The post office charges $17.50 to send an Express Mail flat rate envelope overnight within the U.S., while UPS Next Day Air is $20.66 and FedEx Standard Overnight service is $18.64 for residential delivery from a FedEx authorized ship center. Express Mail is more likely to be open for business on Saturday, and at the same prices, than the competing services are. If you are a big shipper such as Amazon.com or L.L. Bean you may be able to negotiate a cheaper rate with Fedex or UPS better than with the postal service. But if you are an individual, the taxpayer subsidy makes shipping with the postal service not a bad proposition.

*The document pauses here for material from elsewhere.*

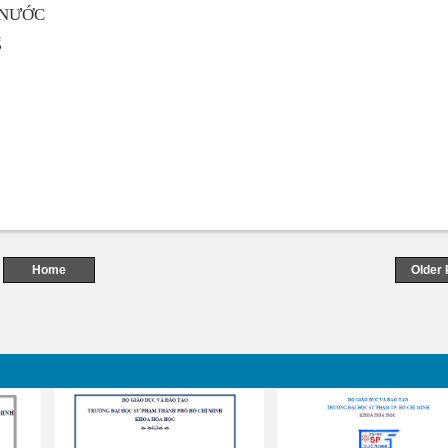
 NƯỚC
g
Home
Older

The economies of scale are at work in similar ways in the market for health insurance. Big employers have bargaining power with health insurance companies in the same way that big shippers have bargaining power with UPS and FedEx. In addition, the big companies can spread risk among larger pools of healthy employees and even self-insure. But small employers or individuals don't have that bargaining power or, in most cases, the ability to self-insure. They might band together to form purchasing pools, but, as this article from the Chronicle of Philanthropy points out, that's difficult to do unless you are recognized by the IRS as a religious institution. Even then it isn't easy.

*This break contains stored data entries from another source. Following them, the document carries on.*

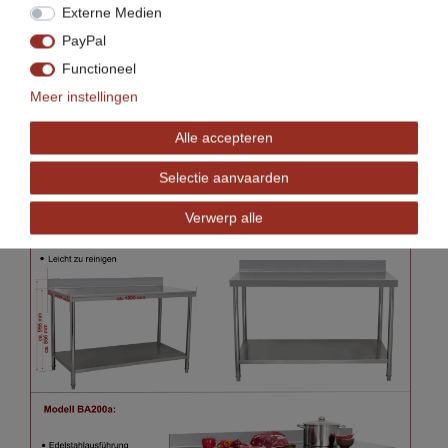
Externe Medien
PayPal
Functioneel
Meer instellingen
Alle accepteren
Selectie aanvaarden
Verwerp alle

So a public option might work something like the post office, undercutting the private plans on price with the assistance of a government subsidy in a way that makes it attractive to individuals and small businesses, but not to big businesses. The difference between the post office and health care, though, is that overnight delivery services are pretty much easily substitutable goods. So long as the envelope gets there the next day, most senders and recipients don't care much whether it was delivered by a driver wearing the brown uniform of UPS or the blue uniform of the U.S. Postal Service. Some medical services are easily substitutable goods. If you take Lipitor pills, you don't care much whether the insurance company paying for them is called "public option" or "Aetna." It's the same pill either way. If you are having open-heart surgery, on the other hand, you may care a great deal about who the surgeon is, and you might choose between the "public option" or Aetna – and you might pay more for one or the other — depending on whether you can choose the surgeon with the better reputation and success rate. Surgeons are not necessarily easily substitutable goods.

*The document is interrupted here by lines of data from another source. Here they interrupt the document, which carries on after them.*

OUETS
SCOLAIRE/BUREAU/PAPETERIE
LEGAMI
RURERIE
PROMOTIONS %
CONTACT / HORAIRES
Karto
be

The thing about a public option – and about the post office – is that even those shippers who use only UPS and FedEx wind up subsidizing the Post Office through their tax dollars. In the same way, people who have private insurance would probably wind up subsidizing the public health insurance option through their tax dollars. The question is whether that's a good policy. How people feel about it seems to comes down, more or less, to how they feel about the post office. Or, as Sage No. 1 put it in our interview: Capitalism is like religion, either you believe or you don't believe.